[[ Provided records open ]]

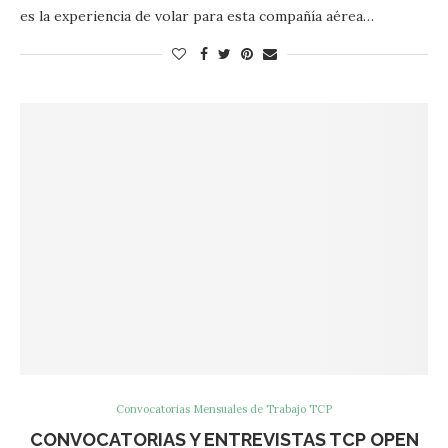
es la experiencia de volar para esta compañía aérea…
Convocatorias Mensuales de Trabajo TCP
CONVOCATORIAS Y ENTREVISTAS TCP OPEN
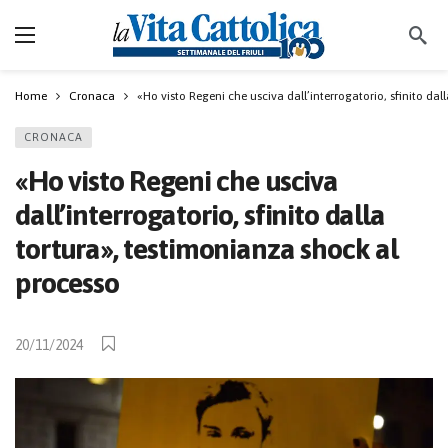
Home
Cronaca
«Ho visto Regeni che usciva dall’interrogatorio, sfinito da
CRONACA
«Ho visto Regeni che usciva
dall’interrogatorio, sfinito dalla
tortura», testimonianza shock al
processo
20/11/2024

[[ Provided records closed ]]

#### Task statement
Which lines of the data contain "dall"? Copy them all.

#### Solution for this exercise
«Ho visto Regeni che usciva dall’interrogatorio, sfinito da
dall’interrogatorio, sfinito dalla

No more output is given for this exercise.